The great part is, that almost the whole original cast is in it!!! Adam Pascal and Taye Diggs RAWK!!! The only downside is that Daphne Rubin-Vega, who played Mimi Marquez in the original runs, got beat out by Rosario Dawson - the girl in MIB2 who has uneven nostrils. She can also be seen in another movie that I can't wait to watch - Sin City, which is in turn being directed by Robert Rodriguez and the co-creator of the comics himself, Frank Miller. Coolness.

I wonder if this Rosario Dawson lady can sing. Sure, Daphne Rubin-Vega's ass and boobs might already be hanging all over the place, and Rosario Dawson might be a decade or so younger, but can Dawson-lady give justice to Mimi's character?

Rent will be shown at the end of the year in the US.

Sin City will be shown here (hopefully) in the next quarter.

Monday, March 28, 2005

Tired but happy

It's only Monday. Monday, for cryin' out loud! And I'm already beat. Last week, I was just playing fireman and putting out all the flames that developed as a result of our lack of manpower here in the office. Today, I finally was able to make some headway on my own projects.

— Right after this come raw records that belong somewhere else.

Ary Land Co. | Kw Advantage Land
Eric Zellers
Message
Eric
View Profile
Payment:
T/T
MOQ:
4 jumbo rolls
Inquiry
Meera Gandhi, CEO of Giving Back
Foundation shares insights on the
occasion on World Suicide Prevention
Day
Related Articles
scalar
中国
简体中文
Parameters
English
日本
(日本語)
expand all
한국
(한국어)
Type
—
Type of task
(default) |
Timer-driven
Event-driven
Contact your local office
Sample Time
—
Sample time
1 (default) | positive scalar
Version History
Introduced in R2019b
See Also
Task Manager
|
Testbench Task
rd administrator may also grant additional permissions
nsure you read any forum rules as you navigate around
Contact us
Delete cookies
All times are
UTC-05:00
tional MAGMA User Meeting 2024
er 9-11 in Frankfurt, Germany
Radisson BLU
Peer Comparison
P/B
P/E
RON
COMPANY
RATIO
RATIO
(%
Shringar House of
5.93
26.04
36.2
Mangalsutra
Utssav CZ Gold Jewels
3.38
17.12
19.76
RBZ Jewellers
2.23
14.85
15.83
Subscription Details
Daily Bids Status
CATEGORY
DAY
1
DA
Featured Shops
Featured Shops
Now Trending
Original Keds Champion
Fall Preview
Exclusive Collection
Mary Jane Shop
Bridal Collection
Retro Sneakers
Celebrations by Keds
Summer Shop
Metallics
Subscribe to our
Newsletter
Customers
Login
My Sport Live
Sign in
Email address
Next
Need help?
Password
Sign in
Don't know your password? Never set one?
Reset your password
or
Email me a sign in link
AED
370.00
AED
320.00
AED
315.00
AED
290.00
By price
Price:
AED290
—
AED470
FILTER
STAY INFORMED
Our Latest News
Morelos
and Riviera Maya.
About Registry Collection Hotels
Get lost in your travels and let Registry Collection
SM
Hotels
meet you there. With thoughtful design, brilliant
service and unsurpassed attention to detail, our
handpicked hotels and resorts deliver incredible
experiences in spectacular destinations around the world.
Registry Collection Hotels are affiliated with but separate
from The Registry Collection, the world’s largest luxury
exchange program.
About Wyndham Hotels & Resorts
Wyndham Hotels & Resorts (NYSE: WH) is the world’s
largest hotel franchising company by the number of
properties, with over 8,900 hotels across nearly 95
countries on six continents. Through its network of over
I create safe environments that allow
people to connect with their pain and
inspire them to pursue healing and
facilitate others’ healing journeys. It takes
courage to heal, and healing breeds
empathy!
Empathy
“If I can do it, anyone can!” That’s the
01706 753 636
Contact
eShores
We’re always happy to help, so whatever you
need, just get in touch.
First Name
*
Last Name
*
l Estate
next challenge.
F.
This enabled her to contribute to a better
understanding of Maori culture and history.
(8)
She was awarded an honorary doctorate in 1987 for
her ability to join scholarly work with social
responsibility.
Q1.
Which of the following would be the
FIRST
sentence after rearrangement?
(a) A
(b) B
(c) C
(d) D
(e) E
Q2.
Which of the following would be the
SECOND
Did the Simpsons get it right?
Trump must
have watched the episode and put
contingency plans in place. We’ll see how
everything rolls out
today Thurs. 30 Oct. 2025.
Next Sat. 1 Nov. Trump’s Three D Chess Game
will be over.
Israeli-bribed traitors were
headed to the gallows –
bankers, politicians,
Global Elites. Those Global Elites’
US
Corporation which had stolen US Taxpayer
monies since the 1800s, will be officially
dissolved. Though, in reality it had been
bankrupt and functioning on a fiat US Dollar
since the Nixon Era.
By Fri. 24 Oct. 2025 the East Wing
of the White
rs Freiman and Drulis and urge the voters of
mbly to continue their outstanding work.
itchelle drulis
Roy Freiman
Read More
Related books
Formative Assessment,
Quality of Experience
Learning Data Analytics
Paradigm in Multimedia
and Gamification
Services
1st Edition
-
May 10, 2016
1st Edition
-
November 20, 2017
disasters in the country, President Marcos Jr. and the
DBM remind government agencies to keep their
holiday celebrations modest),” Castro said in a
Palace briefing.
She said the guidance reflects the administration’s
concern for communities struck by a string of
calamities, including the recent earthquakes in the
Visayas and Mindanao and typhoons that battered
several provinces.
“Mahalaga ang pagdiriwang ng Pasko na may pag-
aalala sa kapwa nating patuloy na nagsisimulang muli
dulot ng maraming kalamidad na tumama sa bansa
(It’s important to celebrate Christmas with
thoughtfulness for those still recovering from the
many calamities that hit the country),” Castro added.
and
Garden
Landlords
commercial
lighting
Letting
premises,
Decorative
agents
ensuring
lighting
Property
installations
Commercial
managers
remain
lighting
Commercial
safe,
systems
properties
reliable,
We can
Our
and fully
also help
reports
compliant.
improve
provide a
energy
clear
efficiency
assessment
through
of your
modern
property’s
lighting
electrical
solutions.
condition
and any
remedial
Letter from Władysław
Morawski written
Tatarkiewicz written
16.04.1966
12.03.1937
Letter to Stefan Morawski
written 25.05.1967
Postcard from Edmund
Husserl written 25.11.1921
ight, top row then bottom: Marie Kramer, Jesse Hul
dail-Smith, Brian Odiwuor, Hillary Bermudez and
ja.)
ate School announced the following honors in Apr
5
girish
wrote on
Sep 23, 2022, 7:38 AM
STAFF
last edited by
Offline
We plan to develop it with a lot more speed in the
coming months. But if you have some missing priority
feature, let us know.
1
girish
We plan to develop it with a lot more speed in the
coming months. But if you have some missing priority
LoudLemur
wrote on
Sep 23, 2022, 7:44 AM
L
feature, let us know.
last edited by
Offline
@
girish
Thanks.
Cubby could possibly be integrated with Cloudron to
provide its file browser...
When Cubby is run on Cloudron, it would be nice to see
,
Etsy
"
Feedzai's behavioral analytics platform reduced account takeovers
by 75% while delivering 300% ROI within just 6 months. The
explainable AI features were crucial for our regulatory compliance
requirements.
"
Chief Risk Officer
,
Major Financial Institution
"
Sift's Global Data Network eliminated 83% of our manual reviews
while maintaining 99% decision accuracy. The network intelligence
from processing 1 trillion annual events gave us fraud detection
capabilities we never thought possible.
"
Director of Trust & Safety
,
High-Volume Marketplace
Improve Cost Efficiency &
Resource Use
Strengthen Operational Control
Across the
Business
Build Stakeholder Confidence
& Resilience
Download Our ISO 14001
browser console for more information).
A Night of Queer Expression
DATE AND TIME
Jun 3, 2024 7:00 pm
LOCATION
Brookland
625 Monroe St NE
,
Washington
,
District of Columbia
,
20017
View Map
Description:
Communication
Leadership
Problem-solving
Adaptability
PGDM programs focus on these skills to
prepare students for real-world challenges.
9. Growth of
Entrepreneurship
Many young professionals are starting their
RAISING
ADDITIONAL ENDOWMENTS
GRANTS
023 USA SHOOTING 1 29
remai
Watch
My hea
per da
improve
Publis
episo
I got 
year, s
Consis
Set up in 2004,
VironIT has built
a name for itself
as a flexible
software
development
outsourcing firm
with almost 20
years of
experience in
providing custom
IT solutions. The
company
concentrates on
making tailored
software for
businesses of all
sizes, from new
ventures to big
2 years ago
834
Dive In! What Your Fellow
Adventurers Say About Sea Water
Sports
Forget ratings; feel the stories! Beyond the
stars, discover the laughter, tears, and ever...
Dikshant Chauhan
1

Our big boss is really something else. She's really too old to be doing any of this stuff, and you'd expect her to be really forgetful and all, but the funny thing is, she's still sharp as a razorwhen it comes to research and marketing. She really knows her shit, and that's probably why she was still chosen to head this fledgling company eventhough she's well past retirement age.

Holy Week just zipped past. Hardly noticed it, as I woke up this morning tired. Last night, my cousins from Iloilo called and said they wanted to go karaoke. So we went to the karaoke place in G3 (and paid a freakin lot for a 1-hour stay). Met one of my younger cousins again, after more than 10 years, I guess. I hardly recognized him because he's huge, weighs more than I do (and looks older than me). Great thing to discover was how well he sang. I swear, he actually sounds like Gary V. We also made him sing a number of Usher songs, and he got dat down pat too. That kid can really groove.

Pau was able to fix my blog a bit. Much more, actually, than what I can ever manage to do in an hour. That's because he's a nerd.